#### DATA:
--- START ---

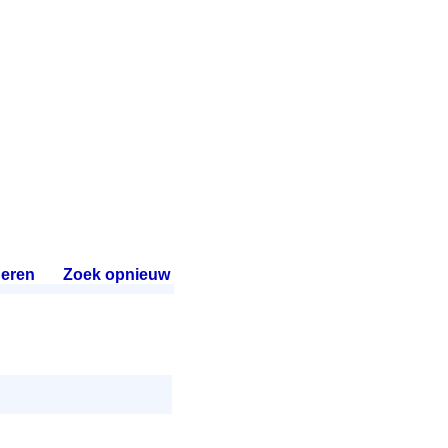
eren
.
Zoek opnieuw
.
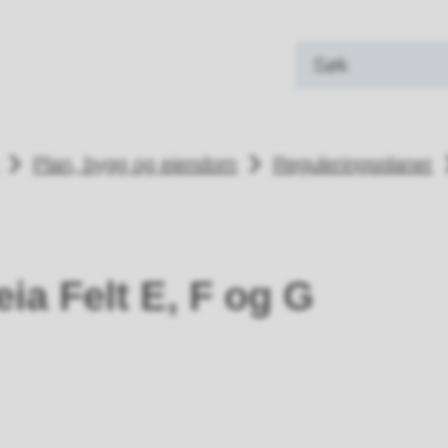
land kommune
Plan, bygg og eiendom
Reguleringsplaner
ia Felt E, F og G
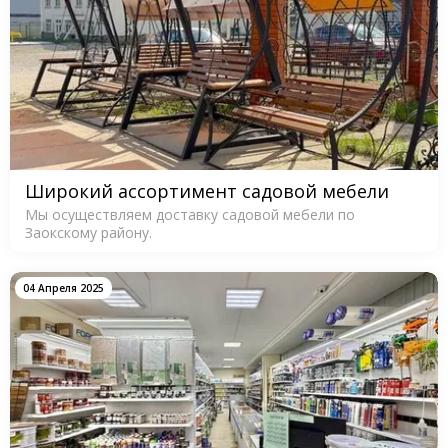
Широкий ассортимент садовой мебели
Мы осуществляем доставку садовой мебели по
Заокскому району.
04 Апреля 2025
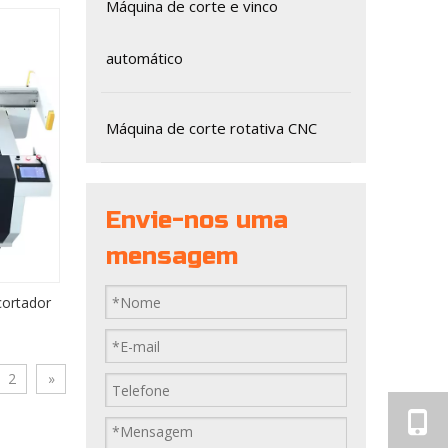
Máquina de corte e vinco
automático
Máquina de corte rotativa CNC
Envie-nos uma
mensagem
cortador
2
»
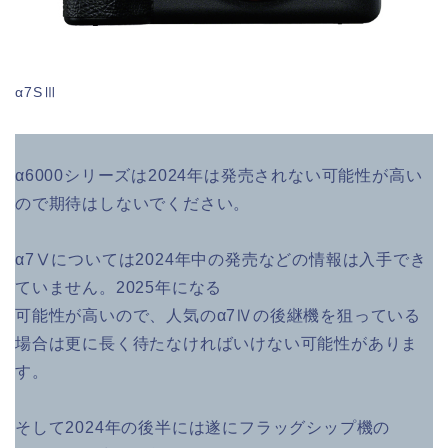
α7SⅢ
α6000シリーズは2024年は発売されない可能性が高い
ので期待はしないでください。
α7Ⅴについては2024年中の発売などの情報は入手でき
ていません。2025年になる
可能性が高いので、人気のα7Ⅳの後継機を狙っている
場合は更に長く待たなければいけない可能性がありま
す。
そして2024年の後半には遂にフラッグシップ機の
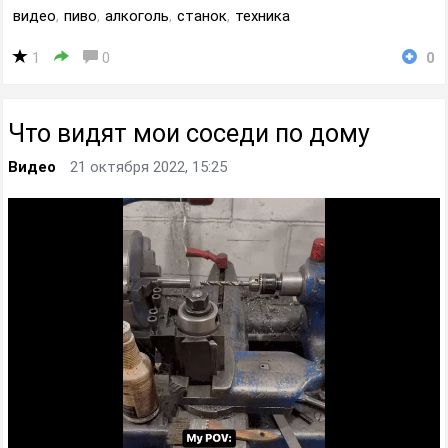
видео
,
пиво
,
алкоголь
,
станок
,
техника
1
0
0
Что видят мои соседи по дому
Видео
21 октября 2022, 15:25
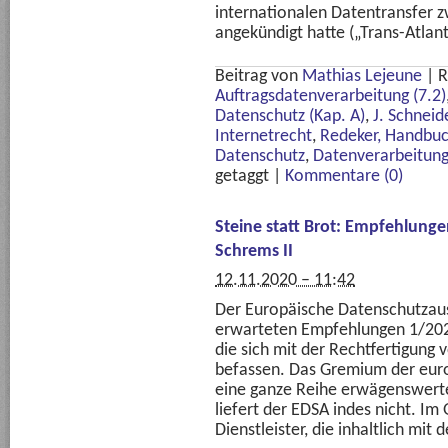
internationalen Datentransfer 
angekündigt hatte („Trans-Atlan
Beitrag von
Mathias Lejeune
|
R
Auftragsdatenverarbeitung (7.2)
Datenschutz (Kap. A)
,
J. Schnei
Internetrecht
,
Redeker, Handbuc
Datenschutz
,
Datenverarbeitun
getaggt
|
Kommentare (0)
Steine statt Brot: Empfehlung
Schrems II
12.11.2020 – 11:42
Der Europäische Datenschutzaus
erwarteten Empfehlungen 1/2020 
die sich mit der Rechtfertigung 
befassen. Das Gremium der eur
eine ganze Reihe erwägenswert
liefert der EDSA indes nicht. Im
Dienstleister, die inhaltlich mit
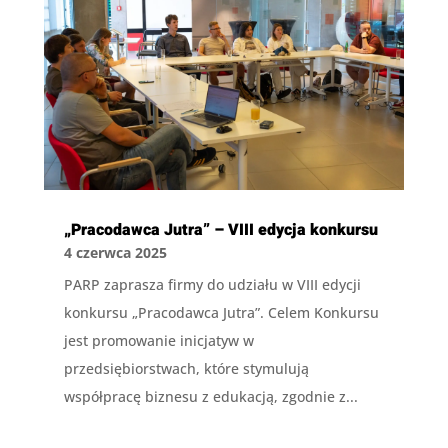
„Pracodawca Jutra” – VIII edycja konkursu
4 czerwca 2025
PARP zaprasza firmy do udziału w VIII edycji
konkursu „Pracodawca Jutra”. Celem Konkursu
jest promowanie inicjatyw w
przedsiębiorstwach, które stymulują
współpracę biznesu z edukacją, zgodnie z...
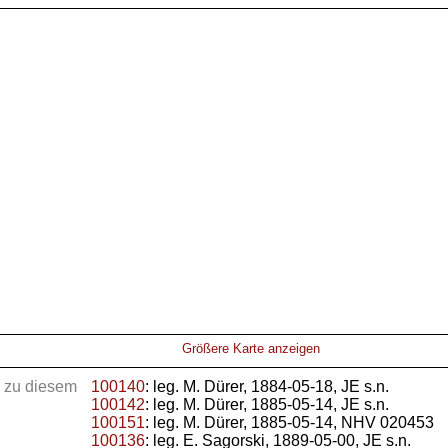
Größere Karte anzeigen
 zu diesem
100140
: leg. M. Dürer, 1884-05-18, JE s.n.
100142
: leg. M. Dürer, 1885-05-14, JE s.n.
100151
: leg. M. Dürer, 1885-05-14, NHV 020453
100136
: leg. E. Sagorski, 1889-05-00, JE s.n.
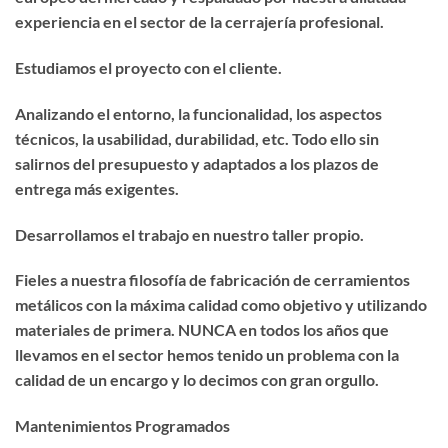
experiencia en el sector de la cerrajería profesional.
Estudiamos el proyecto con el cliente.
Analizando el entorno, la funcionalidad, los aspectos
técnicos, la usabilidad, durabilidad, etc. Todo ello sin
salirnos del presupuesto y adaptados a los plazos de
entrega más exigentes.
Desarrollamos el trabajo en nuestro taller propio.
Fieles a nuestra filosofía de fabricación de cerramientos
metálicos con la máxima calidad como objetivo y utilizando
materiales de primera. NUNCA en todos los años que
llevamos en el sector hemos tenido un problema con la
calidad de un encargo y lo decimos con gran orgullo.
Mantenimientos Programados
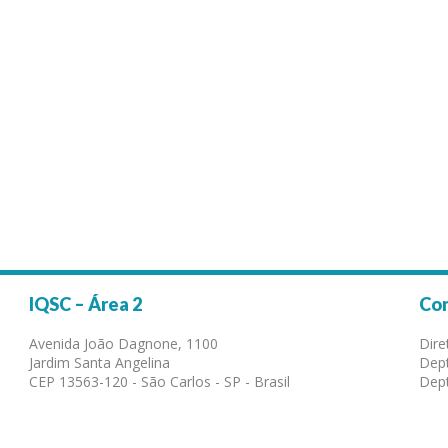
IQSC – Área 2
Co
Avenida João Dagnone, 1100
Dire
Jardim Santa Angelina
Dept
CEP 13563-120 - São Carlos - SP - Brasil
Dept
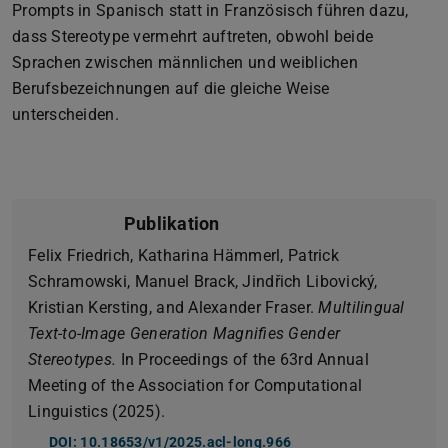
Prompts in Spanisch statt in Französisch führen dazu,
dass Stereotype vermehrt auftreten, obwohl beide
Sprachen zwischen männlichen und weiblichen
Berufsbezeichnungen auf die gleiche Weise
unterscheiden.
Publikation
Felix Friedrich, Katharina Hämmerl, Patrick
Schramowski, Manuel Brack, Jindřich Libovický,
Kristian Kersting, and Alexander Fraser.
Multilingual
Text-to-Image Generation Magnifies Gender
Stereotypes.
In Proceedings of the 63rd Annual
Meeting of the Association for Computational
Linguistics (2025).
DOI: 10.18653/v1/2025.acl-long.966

--- END ---
--- START ---

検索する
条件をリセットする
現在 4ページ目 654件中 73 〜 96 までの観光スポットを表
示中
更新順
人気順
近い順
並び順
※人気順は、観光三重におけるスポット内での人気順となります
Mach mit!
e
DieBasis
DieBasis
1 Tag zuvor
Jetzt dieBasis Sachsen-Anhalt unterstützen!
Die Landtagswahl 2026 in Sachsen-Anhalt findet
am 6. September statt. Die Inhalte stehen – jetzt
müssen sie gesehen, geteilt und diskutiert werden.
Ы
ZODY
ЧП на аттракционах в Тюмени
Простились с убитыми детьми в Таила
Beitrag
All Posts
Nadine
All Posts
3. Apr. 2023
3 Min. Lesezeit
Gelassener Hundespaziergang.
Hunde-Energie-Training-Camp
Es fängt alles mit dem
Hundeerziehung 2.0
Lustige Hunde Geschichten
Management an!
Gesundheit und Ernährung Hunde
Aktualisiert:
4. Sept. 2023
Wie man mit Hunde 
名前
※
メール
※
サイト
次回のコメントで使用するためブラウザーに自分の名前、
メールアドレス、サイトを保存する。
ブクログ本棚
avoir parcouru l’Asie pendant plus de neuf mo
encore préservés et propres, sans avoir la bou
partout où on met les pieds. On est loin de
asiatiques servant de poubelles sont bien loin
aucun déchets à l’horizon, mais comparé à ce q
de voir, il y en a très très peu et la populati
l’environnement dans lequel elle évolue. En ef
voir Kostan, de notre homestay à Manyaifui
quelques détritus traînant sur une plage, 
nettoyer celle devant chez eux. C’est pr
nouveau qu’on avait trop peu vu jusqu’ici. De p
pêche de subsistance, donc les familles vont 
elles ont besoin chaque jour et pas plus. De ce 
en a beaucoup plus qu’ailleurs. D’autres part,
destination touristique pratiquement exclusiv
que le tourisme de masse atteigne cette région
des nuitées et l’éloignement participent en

--- END ---
--- START ---

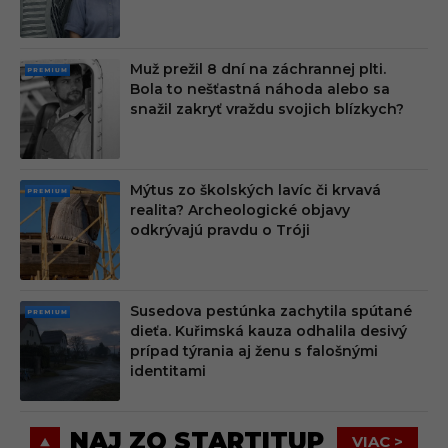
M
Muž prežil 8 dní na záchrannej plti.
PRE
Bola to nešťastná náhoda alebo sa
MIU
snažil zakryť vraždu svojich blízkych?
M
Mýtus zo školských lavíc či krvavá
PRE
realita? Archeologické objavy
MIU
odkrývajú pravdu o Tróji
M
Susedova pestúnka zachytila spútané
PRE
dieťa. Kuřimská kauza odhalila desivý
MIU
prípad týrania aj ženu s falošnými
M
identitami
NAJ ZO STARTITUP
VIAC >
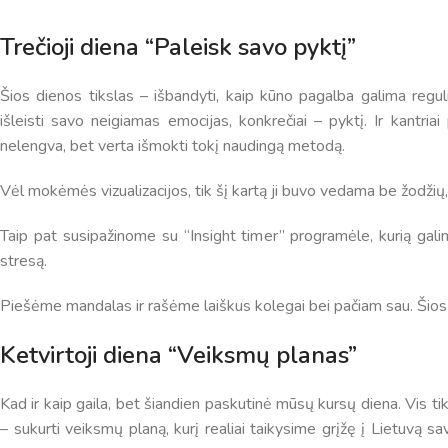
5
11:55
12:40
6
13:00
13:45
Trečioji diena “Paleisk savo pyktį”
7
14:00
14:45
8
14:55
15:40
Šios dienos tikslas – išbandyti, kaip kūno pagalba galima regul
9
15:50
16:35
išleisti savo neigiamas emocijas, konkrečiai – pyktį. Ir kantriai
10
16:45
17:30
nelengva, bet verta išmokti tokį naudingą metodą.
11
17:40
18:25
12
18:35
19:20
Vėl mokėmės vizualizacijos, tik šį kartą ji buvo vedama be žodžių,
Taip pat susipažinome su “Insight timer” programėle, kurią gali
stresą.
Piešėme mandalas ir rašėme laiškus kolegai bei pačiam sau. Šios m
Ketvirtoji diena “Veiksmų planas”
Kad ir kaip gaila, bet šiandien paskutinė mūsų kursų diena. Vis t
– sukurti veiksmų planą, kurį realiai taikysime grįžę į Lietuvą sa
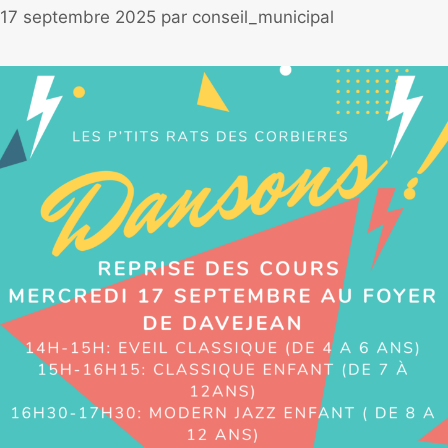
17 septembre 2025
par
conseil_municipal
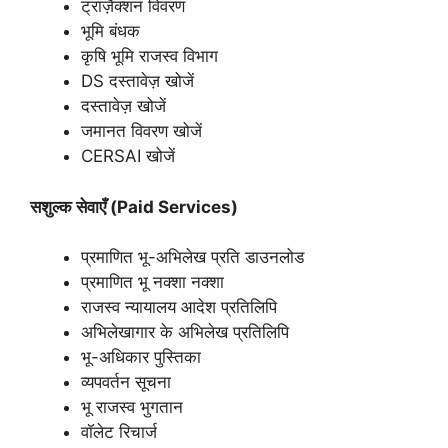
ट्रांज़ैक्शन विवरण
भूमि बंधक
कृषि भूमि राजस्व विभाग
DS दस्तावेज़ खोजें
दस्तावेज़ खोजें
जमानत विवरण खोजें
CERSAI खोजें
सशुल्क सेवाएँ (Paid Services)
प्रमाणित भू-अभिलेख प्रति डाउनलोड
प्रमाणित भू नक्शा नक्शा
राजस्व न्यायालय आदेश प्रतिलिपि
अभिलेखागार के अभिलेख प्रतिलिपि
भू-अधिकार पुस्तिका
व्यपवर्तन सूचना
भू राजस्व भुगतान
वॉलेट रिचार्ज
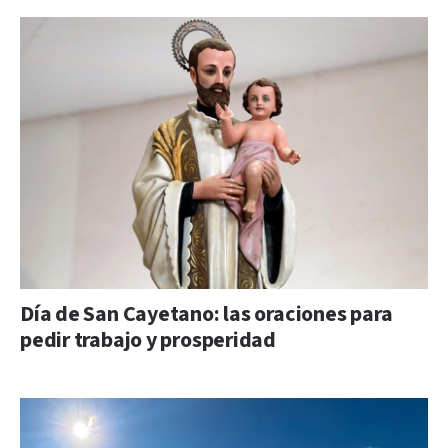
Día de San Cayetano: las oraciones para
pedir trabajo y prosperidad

--- END ---

#### TASK BRIEF:
Print exactly the lines above that run from the one with "współpracę biznesu z edukacją, zgodnie z..." down to the one with "llevamos en el", and omit the pictures.

#### OUTPUT OF THE TASK:
współpracę biznesu z edukacją, zgodnie z...
Größere Karte anzeigen
 zu diesem
100140
: leg. M. Dürer, 1884-05-18, JE s.n.
100142
: leg. M. Dürer, 1885-05-14, JE s.n.
100151
: leg. M. Dürer, 1885-05-14, NHV 020453
100136
: leg. E. Sagorski, 1889-05-00, JE s.n.
experiencia en el sector de la cerrajería profesional.
Estudiamos el proyecto con el cliente.
Analizando el entorno, la funcionalidad, los aspectos
técnicos, la usabilidad, durabilidad, etc. Todo ello sin
salirnos del presupuesto y adaptados a los plazos de
entrega más exigentes.
Desarrollamos el trabajo en nuestro taller propio.
Fieles a nuestra filosofía de fabricación de cerramientos
metálicos con la máxima calidad como objetivo y utilizando
materiales de primera. NUNCA en todos los años que
llevamos en el sector hemos tenido un problema con la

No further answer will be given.